Coordinated Health

Don’t Let IT Band Syndrome Slow You Down

By: Cathleen Car, PTA   March 6, 2018

If you’re a runner, then chances are you’ve probably heard of Illiotibial Band Syndrome (IT Band Syndrome). It’s one of the most common overuse injuries among runners and can keep you sidelined for several weeks or more. Coordinated Health Physical Therapist Assistant Cathleen Car has the information you need to know about IT Band Syndrome and how you can avoid it.  
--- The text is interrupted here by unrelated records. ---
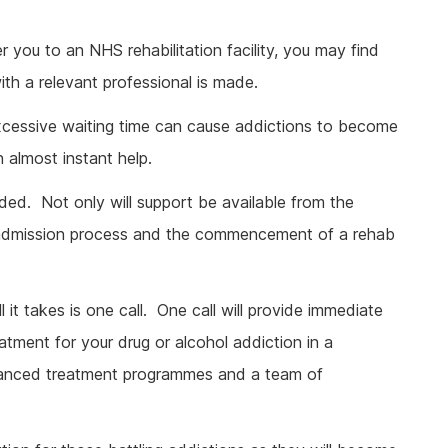
r you to an NHS rehabilitation facility, you may find
ith a relevant professional is made.
xcessive waiting time can cause addictions to become
 almost instant help.
ended. Not only will support be available from the
 admission process and the commencement of a rehab
l it takes is one call. One call will provide immediate
tment for your drug or alcohol addiction in a
dvanced treatment programmes and a team of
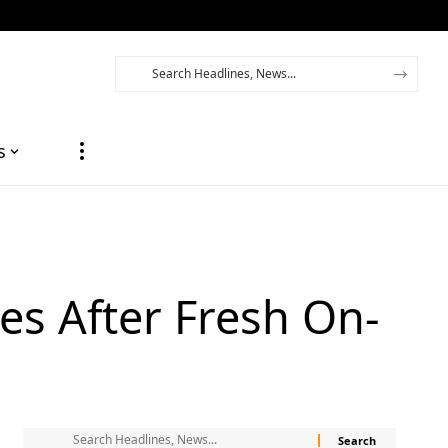
s
es After Fresh On-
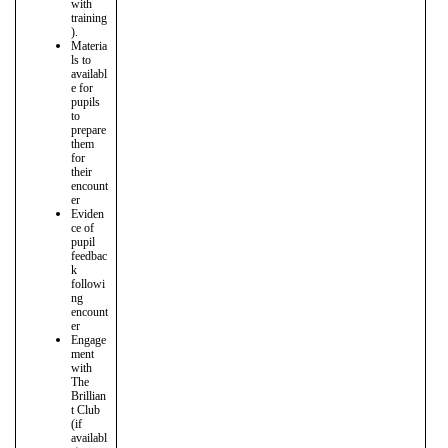
with
training
).
Materia
ls to
availabl
e for
pupils
to
prepare
them
for
their
encount
er
Eviden
ce of
pupil
feedbac
k
followi
ng
encount
er
Engage
ment
with
The
Brillian
t Club
(if
availabl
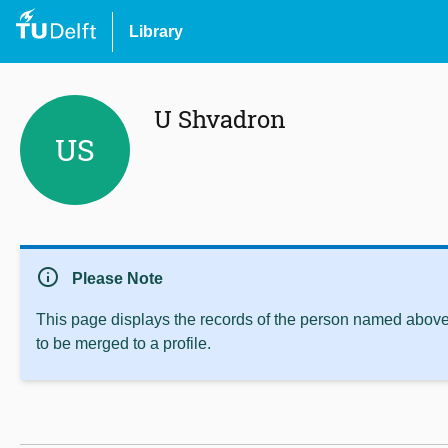
Library
U Shvadron
US
info
Please Note
This page displays the records of the person named above 
to be merged to a profile.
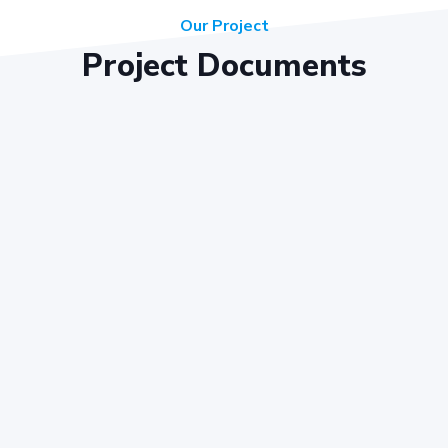
Our Project
Project Documents
Key Objectives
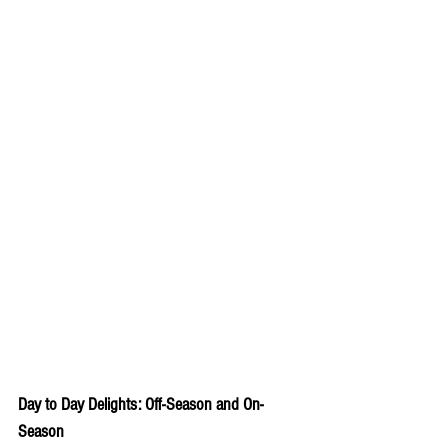
Day to Day Delights: Off-Season and On-
Season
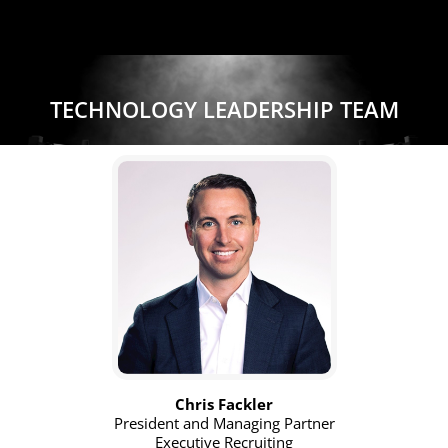
TECHNOLOGY LEADERSHIP TEAM
Chris Fackler
President and Managing Partner
Executive Recruiting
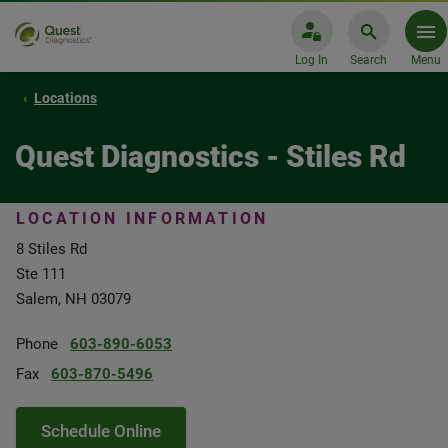
Log In
Search
Menu
Locations
Quest Diagnostics - Stiles Rd
LOCATION INFORMATION
8 Stiles Rd
Ste 111
Salem, NH 03079
Phone
603-890-6053
Fax
603-870-5496
Schedule Online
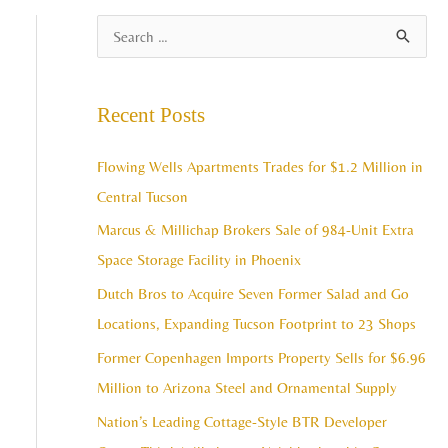
A
S
r
e
c
a
Recent Posts
h
r
i
c
Flowing Wells Apartments Trades for $1.2 Million in
v
h
Central Tucson
e
f
Marcus & Millichap Brokers Sale of 984-Unit Extra
s
o
Space Storage Facility in Phoenix
r
Dutch Bros to Acquire Seven Former Salad and Go
:
Locations, Expanding Tucson Footprint to 23 Shops
Former Copenhagen Imports Property Sells for $6.96
Million to Arizona Steel and Ornamental Supply
Nation’s Leading Cottage-Style BTR Developer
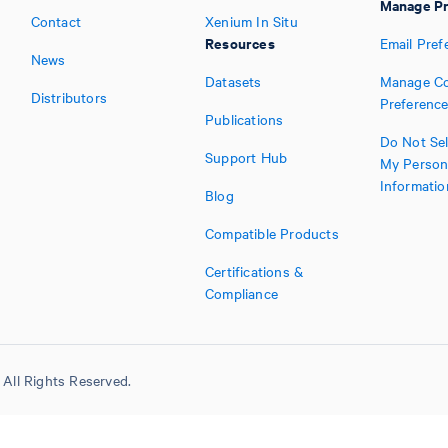
Manage Pr
Contact
Xenium In Situ
Resources
Email Pref
News
Datasets
Manage Co
Distributors
Preferenc
Publications
Do Not Sel
Support Hub
My Person
Informatio
Blog
Compatible Products
Certifications &
Compliance
All Rights Reserved.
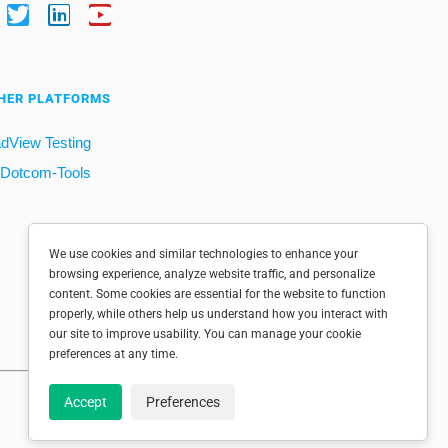
HER PLATFORMS
dView Testing
Dotcom-Tools
We use cookies and similar technologies to enhance your
browsing experience, analyze website traffic, and personalize
content. Some cookies are essential for the website to function
properly, while others help us understand how you interact with
our site to improve usability. You can manage your cookie
preferences at any time.
Accept
Preferences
  1. What is the Illiotibial Band? The Illiotibial band is fibrous tissue that reinforces the fascia lata that runs along the outer (lateral) thigh from the pelvis to the tibia. It’s an important stabilizer of the outside part of the knee as the joint moves (flexes an extends).
  2. What is IT Band Syndrome? IT Band Syndrome is an overuse injury of the connective tissue that causes pain, especially on the outside of the knee
  3. Who is most likely to suffer from IT Band Syndrome? People who are most likely to suffer from IT Band Syndrome are those that perform repetitive knee flexion motions including runners and bicyclists. Also, those with increased knee flexion including rowing and weight lifting. It can be more common in women due to the angle of their hips. 
  4. What are the symptoms? Symptoms include pain on the outside (lateral) knee, especially at heel strike during walking and when climbing stairs. Some people may feel popping or snapping around the knee and swelling may be noted on outside of the knee. In some cases pain may radiate all the way up the IT band and into the thigh and hip
  5. What is the treatment? Initially the treatment consists of rest and decreased activity level. Ice may be helpful as well as anti-inflammatory medications. Other treatments may include stretching, massage and foam rolling to increase flexibility. Physical Therapy may be needed to help evaluate the underlying cause and look at muscle strength, balance and flexibility. Shoe orthotics may also be helpful. 
  6. What is the recovery time? The recovery time varies depending on the severity and the underlying cause. It can take weeks to months to return to full activity without pain. 
  7. How can you avoid this injury? You can avoid this injury by training properly and not running on a banked surface or going the same direction on a track. Change your shoes often and get fitted to make sure you have the correct foot support. A proper bike fit and pedal set up for cyclists. Do not increase distance and speed too quickly during training. Keep your muscles stretched and flexible.